Feather Brained by Bob Tarte is summarized succinctly by its
subtitle: My Bumbling Quest to Become a Birder and Find a Rare Bird on My Own.
However, the subtitle can’t express the charm, humor, and encouragement readers
find in its pages. Tarte is not a nature person. I don’t think he likes getting
his shoes dirty. At least not until his first and unexpected sighting of a
rose-breasted grosbeak. Totally caught in the bird’s spell, Tart, reluctantly,
starts to develop a relationship with the outdoors in general, and to birding
in particular.

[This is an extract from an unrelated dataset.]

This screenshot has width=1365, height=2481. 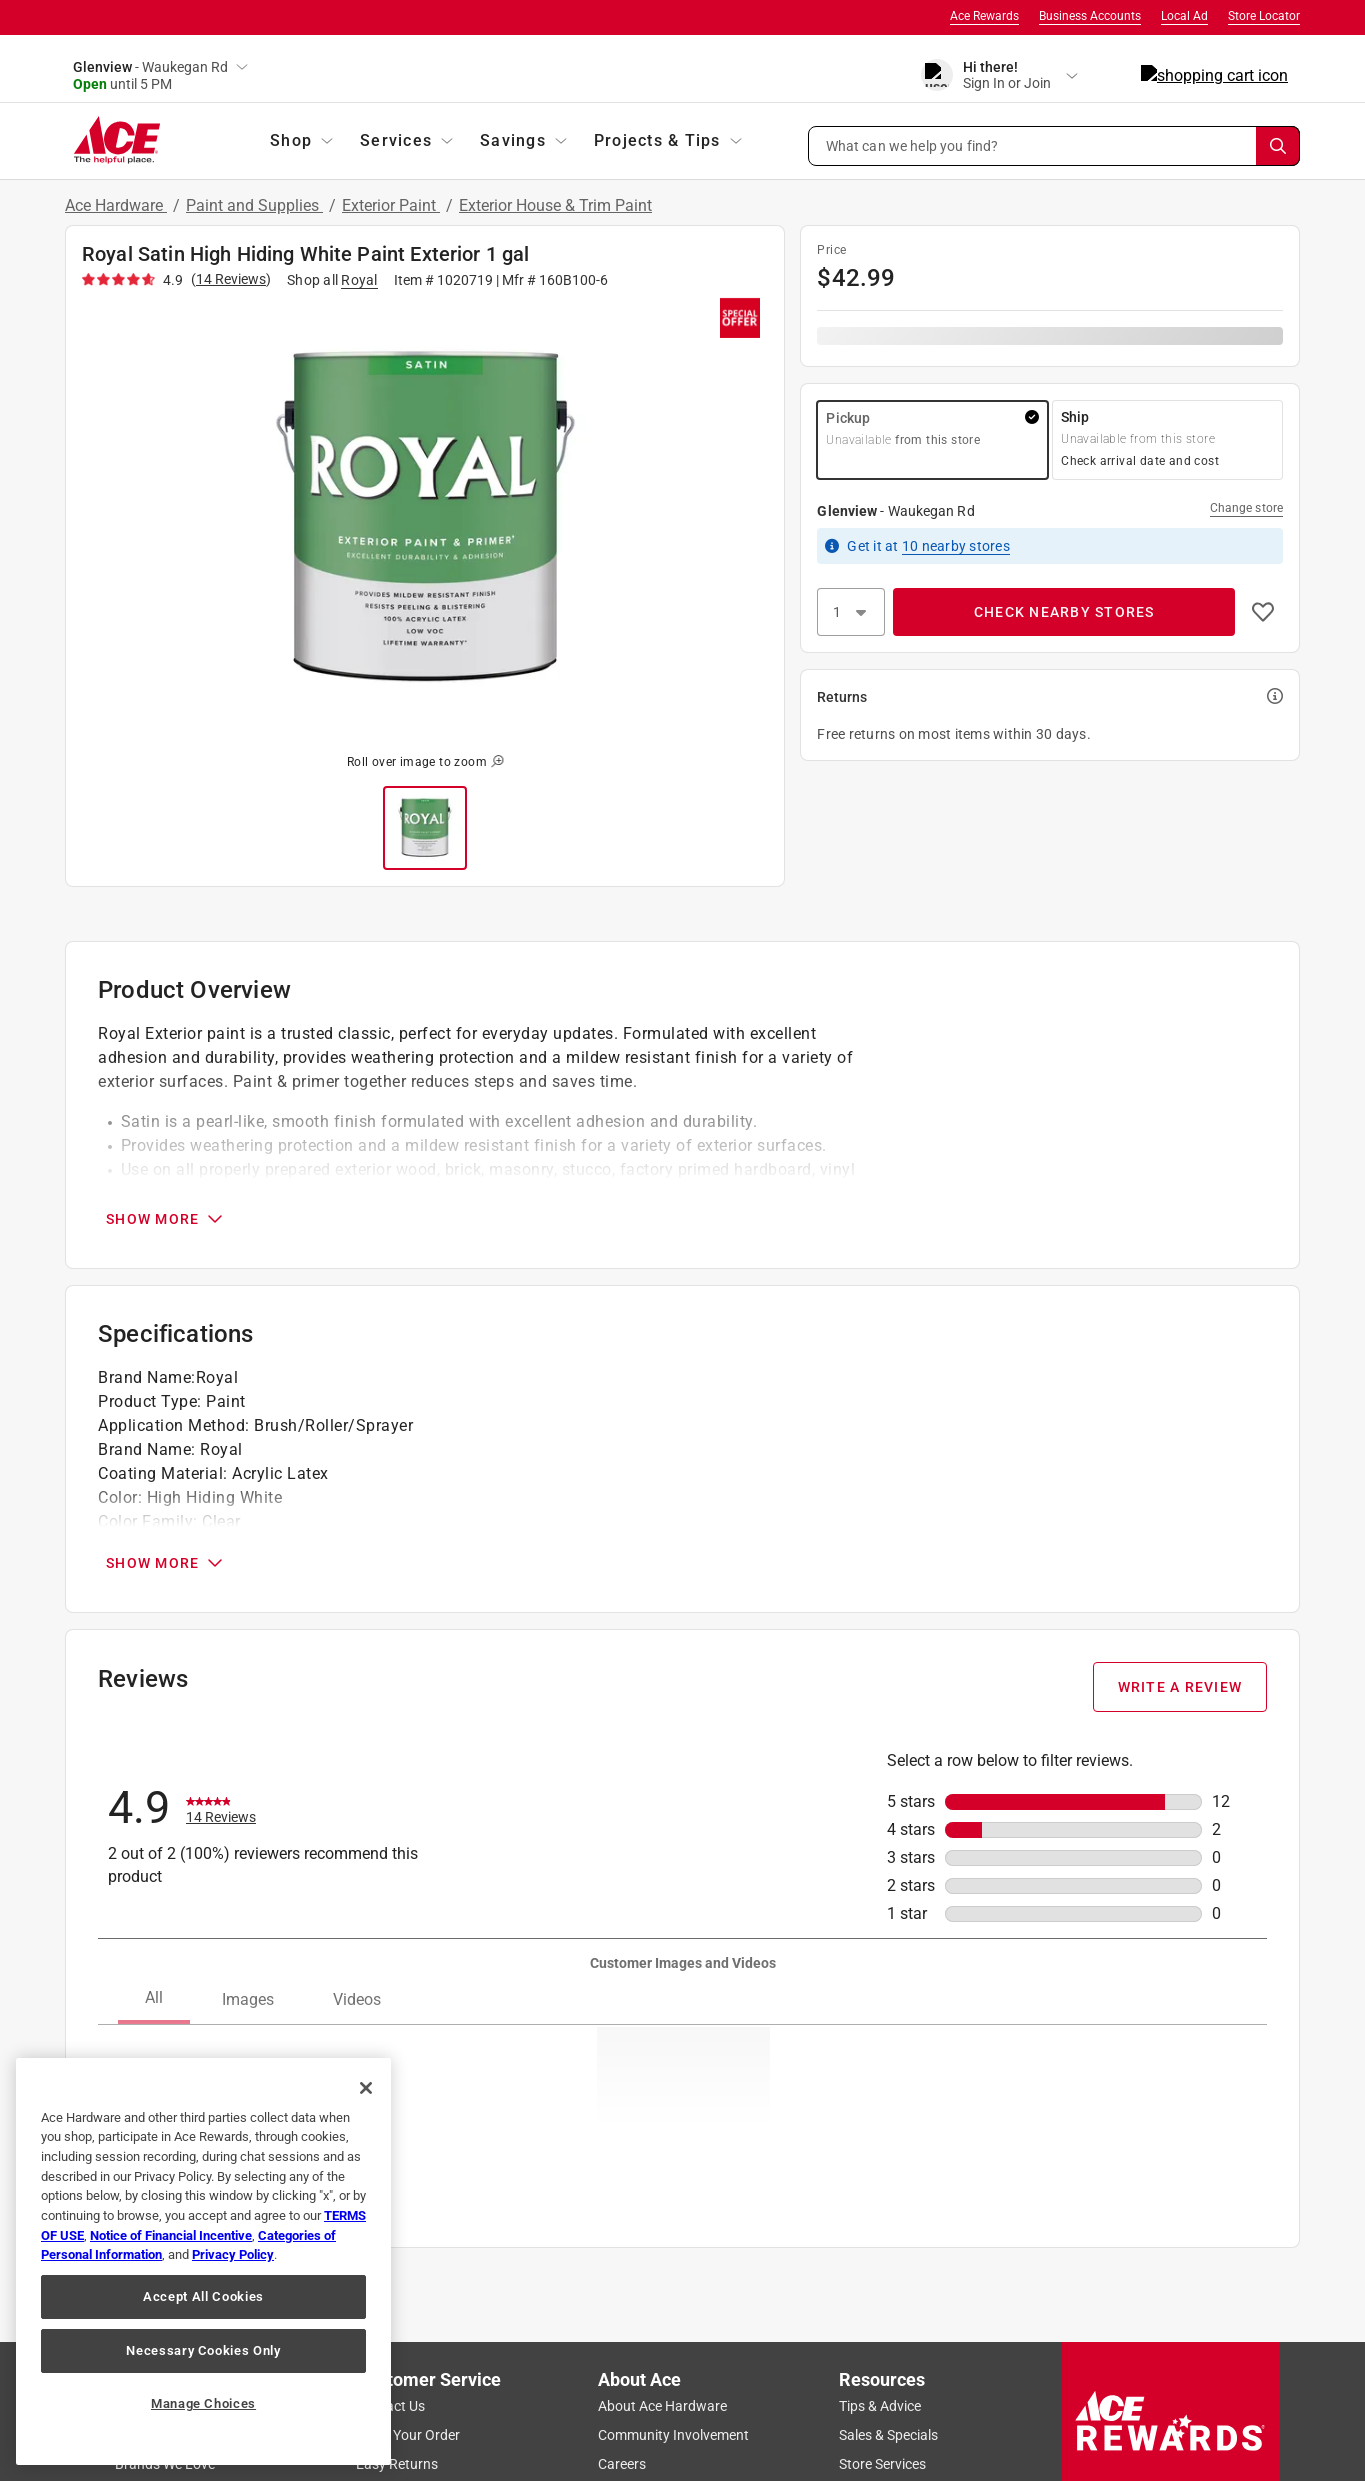 What do you see at coordinates (662, 2406) in the screenshot?
I see `About Ace Hardware` at bounding box center [662, 2406].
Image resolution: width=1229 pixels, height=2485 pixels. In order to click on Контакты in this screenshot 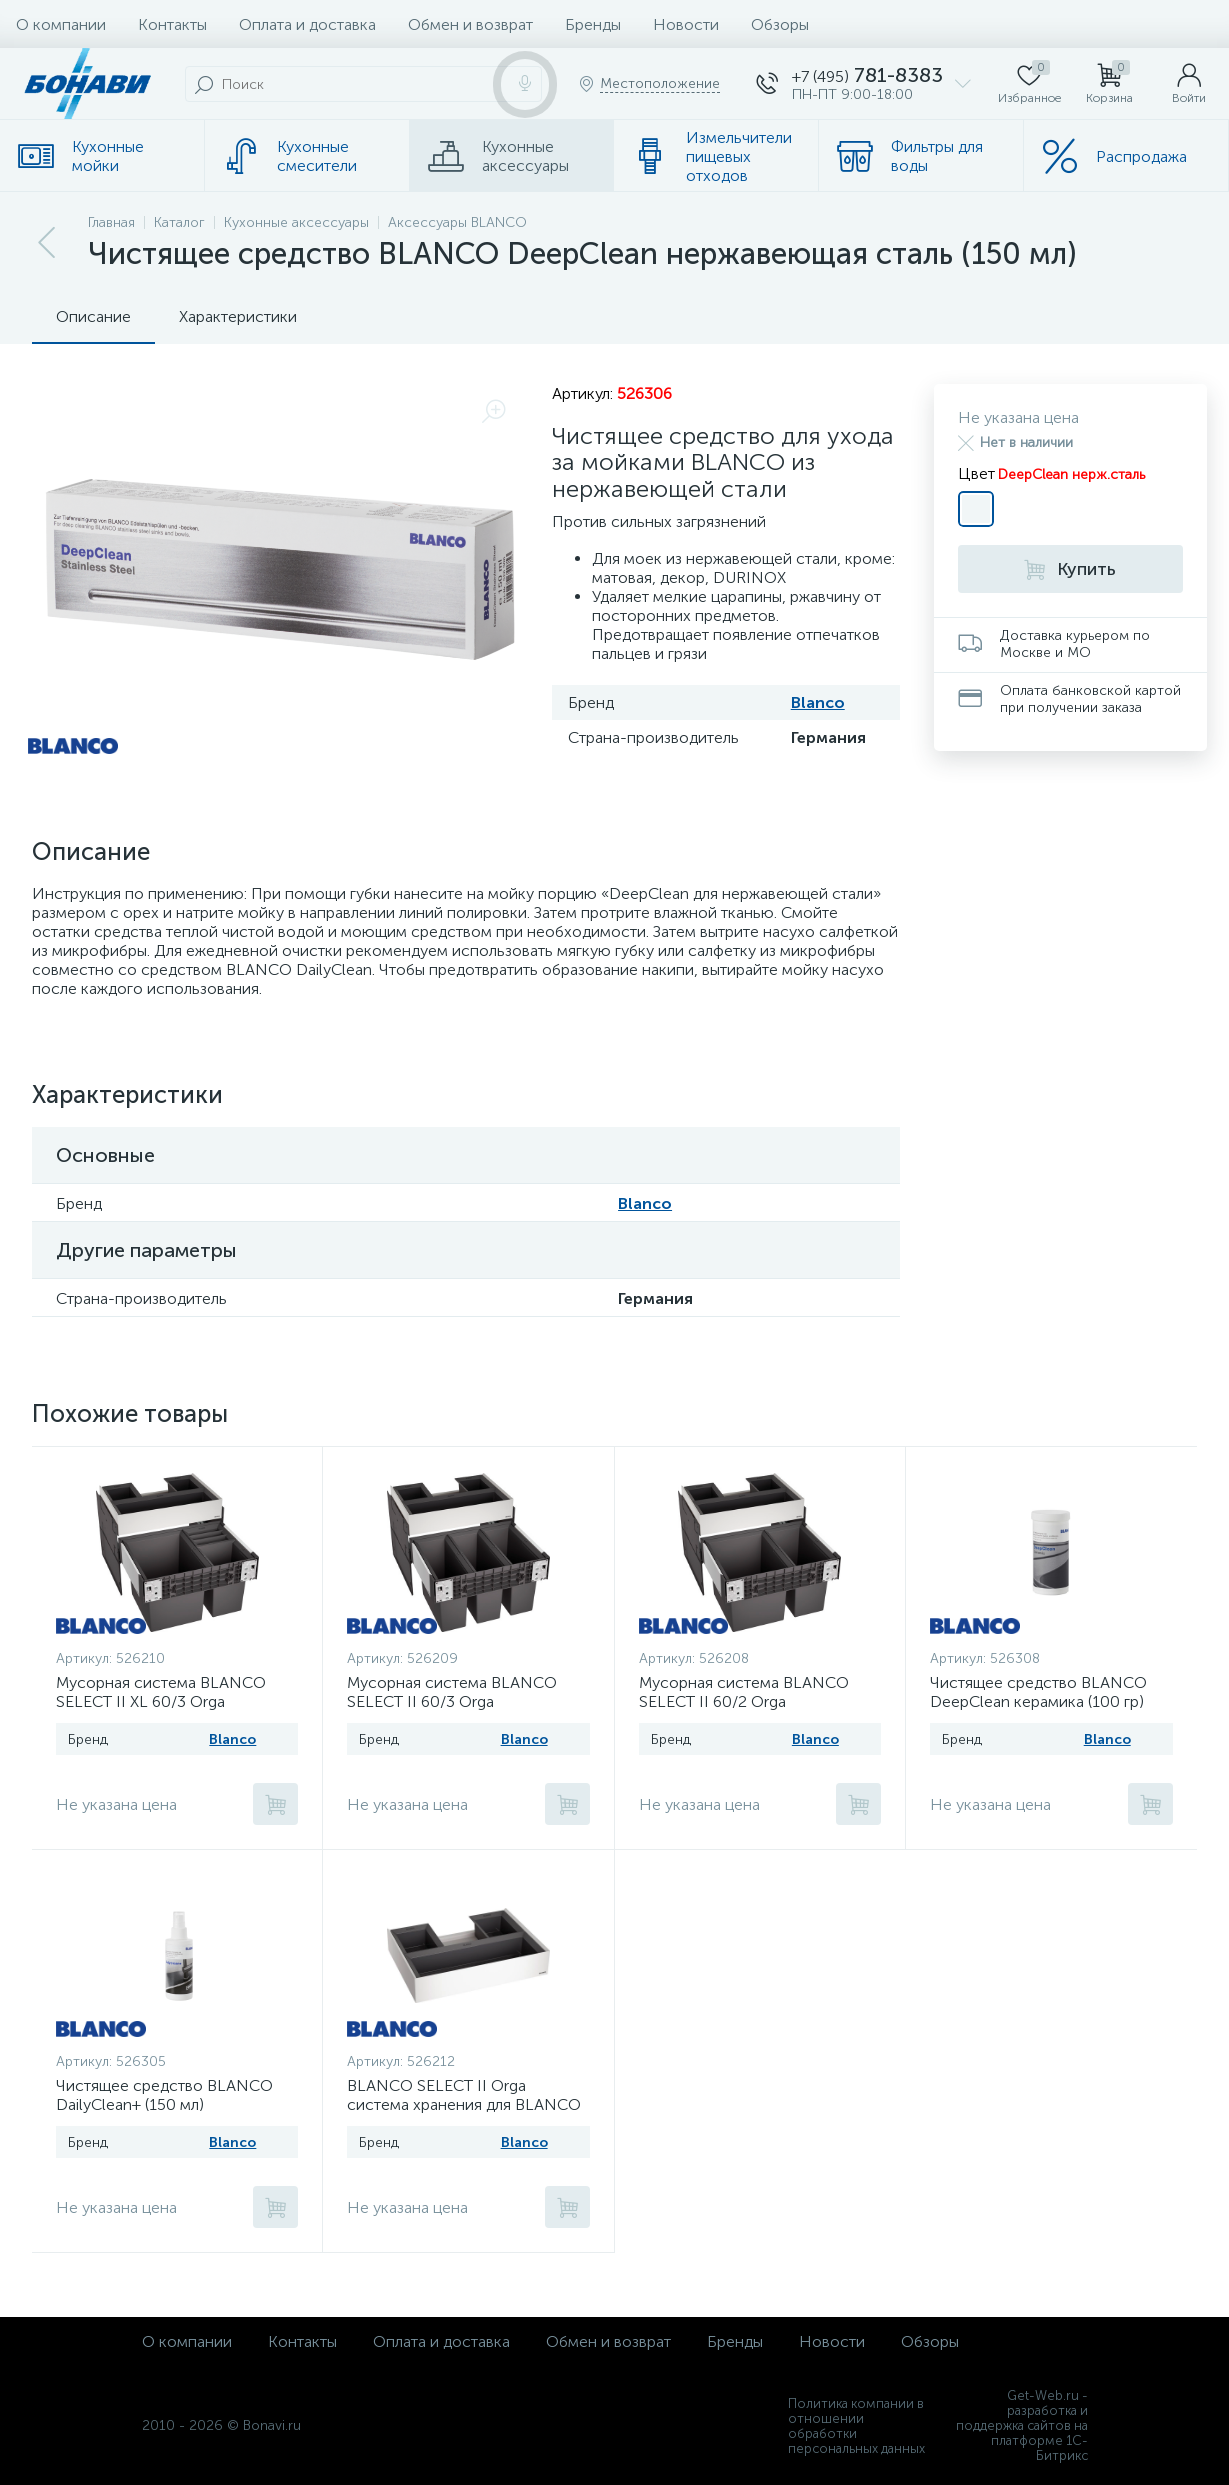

His book charts Tarte’s truly bumbling progress getting to know
birds and sticking with it when the weather turns wet or wintry, especially
when the chase for a particular bird takes him away from home. (He doesn’t like
to drive far either.) Along the way, Tarte meets birders and those who care for
orphaned or injured birds. Tarte and his wife Linda live in Lowell with ducks,
turkeys, parrots and wild birds they rehabilitate. I watch the trees and rivers
for birds much more than I did before reading Tarte’s joyful book.
The staff of Peter White Public Library wish you a happy New
Year filled with all the joy, strength, and encouragement found in libraries full
to the brim with books, music, films and adventure.